Tuesday, November 16, 2010

Shadows of a Former Self

Late autumn brings out the melancholic and introspective in me. Shadows of former selves proliferate as the garden daily retreats in preparation for winter hibernation.

I happened upon this image seared onto my deck--one of many--and was thrust into retrospection. Weeks earlier rustling in the breeze, the leaf is now a mere image, an imprint, an outline. Form outlasts substance; form becomes substance. Not a residual effect of an existence now past, the form now offers itself as primary existence, just as the forms of the garden--its architecture--are increasingly revealed to us as foliage withers and disintegrates.

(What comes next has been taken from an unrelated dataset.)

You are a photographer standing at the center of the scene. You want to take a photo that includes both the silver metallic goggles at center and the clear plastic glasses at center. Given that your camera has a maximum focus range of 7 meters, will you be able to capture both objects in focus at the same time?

I am propelled backwards in time, and compare, perhaps morbidly so, my image to other (in)famous images of substances being seared into time and reduced to one-dimensionality: photos of lost human beings in Hiroshima and Nagasaki. Moving backwards further still, I think of the photograph itself which also reduces substance to surface matter, though, unlike the outline of the leaf and the image of a shadow of a self burned onto a concrete surface, the photograph still permits a sense of tri-dimensionality by visually evoking, and even capturing, depth and girth.

And so it is with my reading: propelled backwards. I purchased Robin Lane Fox's Thoughtful Gardening, and upon devouring the introduction, I instinctively turned not to the first page, "Winter," but to page 255, "Autumn," the beginning of the fourth and last section of the book. We are enmeshed in autumn, and it seems a sacrilege to acknowledge any other season.

But as we know, this too shall pass, and soon the moribund browns of late autumn will be covered with mounds of snow, which will give way to the animate muddiness that is early spring, and the buds and seemingly miraculous appearances of all things alive and green and gold. And substance will once again supplant form as the dominant sensual experience of the world.